:: DATA SUPPLIED
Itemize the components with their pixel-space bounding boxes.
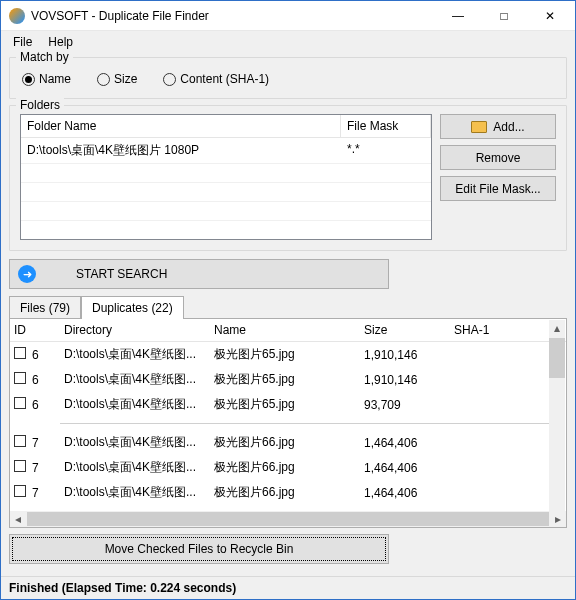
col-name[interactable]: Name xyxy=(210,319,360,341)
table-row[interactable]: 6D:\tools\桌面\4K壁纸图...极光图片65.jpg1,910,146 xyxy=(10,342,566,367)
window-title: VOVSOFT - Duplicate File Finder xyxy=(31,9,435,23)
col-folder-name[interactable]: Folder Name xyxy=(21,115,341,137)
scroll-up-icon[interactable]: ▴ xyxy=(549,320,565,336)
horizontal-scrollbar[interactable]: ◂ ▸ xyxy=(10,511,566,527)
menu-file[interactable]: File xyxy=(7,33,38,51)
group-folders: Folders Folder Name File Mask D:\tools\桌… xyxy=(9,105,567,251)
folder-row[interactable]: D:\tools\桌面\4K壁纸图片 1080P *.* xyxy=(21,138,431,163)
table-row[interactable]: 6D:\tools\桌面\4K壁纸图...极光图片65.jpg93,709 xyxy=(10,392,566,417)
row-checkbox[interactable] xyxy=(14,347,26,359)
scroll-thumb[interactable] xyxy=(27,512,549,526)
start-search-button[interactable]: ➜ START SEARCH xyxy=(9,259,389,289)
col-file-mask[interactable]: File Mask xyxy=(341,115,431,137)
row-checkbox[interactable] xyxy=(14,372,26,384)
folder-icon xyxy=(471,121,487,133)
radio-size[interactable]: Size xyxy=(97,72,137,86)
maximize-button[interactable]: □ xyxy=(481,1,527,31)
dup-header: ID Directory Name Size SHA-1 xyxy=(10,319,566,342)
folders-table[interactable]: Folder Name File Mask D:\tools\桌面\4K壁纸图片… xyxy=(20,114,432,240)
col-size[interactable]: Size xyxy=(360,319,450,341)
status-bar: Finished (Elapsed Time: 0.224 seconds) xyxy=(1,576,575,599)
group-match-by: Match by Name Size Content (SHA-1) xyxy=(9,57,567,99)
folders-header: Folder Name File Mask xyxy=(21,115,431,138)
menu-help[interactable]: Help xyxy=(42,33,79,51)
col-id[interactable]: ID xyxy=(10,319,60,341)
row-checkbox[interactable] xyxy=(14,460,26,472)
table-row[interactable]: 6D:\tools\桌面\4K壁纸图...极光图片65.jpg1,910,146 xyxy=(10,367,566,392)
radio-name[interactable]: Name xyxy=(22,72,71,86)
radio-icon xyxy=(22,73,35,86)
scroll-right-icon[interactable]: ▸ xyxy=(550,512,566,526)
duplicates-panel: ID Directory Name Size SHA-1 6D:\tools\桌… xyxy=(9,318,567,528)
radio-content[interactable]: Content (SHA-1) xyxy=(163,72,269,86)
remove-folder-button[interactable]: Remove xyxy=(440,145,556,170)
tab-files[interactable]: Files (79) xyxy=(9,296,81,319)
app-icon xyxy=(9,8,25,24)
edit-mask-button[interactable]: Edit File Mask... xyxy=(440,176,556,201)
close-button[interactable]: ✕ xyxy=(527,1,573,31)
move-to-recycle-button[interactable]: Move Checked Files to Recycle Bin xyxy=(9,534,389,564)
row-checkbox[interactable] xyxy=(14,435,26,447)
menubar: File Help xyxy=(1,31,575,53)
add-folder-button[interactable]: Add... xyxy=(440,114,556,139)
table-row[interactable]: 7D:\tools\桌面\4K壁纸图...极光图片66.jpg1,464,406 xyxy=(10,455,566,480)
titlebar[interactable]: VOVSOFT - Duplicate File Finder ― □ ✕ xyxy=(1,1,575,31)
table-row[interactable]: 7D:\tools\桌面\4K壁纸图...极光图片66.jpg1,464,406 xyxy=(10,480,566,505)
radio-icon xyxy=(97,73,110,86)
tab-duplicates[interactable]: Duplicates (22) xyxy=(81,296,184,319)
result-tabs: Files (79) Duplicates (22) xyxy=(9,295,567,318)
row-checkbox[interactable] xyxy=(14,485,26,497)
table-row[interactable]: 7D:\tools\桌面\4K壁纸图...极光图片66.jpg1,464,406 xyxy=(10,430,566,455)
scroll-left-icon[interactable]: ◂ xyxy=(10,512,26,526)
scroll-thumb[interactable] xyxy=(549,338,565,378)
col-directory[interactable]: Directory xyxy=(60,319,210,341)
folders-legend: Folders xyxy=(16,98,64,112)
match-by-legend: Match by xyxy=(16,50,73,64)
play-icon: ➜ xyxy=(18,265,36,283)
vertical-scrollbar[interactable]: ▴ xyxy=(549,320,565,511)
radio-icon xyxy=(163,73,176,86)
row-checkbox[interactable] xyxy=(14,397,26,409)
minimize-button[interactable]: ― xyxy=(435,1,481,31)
::::
:: DATA SUPPLIED
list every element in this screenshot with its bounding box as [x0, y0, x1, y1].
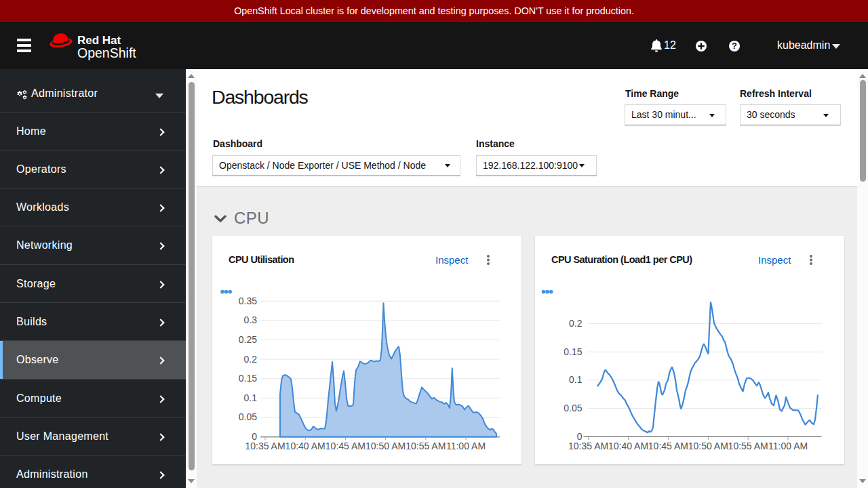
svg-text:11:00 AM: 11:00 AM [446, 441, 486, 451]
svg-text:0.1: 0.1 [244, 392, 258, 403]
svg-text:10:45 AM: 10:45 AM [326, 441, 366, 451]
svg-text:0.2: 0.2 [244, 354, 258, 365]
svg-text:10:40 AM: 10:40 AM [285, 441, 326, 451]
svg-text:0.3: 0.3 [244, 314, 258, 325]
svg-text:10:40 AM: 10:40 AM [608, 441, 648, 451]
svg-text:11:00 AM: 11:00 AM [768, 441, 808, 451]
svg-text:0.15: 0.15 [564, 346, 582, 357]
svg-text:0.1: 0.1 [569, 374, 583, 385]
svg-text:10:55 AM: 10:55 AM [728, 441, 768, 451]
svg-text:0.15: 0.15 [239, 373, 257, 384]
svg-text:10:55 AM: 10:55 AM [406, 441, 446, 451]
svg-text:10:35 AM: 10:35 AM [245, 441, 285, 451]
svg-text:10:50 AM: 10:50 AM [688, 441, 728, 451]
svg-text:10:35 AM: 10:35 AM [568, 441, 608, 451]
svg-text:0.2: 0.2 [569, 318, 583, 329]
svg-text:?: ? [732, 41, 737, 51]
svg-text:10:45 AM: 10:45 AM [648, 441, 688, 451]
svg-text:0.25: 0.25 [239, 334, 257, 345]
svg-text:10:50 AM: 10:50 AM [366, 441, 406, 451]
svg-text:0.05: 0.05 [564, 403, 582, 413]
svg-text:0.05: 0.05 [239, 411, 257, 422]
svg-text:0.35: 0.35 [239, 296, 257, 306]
::::
TASK TO COMPLETE -> Scan the data above line by line. Please say how many lines hold the word "Mask", and give only that number.

WRITTEN REPLY -> 5